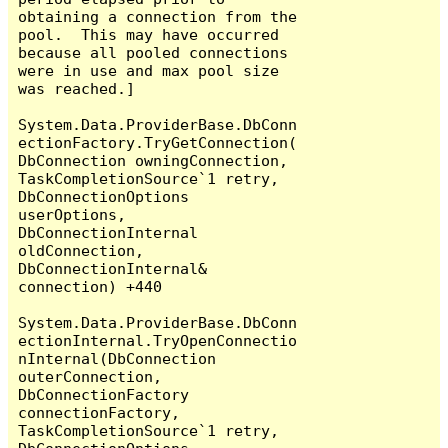
obtaining a connection from the 
pool.  This may have occurred 
because all pooled connections 
were in use and max pool size 
was reached.]

System.Data.ProviderBase.DbConn
ectionFactory.TryGetConnection(
DbConnection owningConnection, 
TaskCompletionSource`1 retry, 
DbConnectionOptions 
userOptions, 
DbConnectionInternal 
oldConnection, 
DbConnectionInternal& 
connection) +440

System.Data.ProviderBase.DbConn
ectionInternal.TryOpenConnectio
nInternal(DbConnection 
outerConnection, 
DbConnectionFactory 
connectionFactory, 
TaskCompletionSource`1 retry,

**WHAT YOU HAVE TO DO**
Give back the material above word for word; no picture belongs in it.

**SOLUTION TO THIS PROBLEM**
obtaining a connection from the 
pool.  This may have occurred 
because all pooled connections 
were in use and max pool size 
was reached.]

System.Data.ProviderBase.DbConn
ectionFactory.TryGetConnection(
DbConnection owningConnection, 
TaskCompletionSource`1 retry, 
DbConnectionOptions 
userOptions, 
DbConnectionInternal 
oldConnection, 
DbConnectionInternal& 
connection) +440

System.Data.ProviderBase.DbConn
ectionInternal.TryOpenConnectio
nInternal(DbConnection 
outerConnection, 
DbConnectionFactory 
connectionFactory, 
TaskCompletionSource`1 retry,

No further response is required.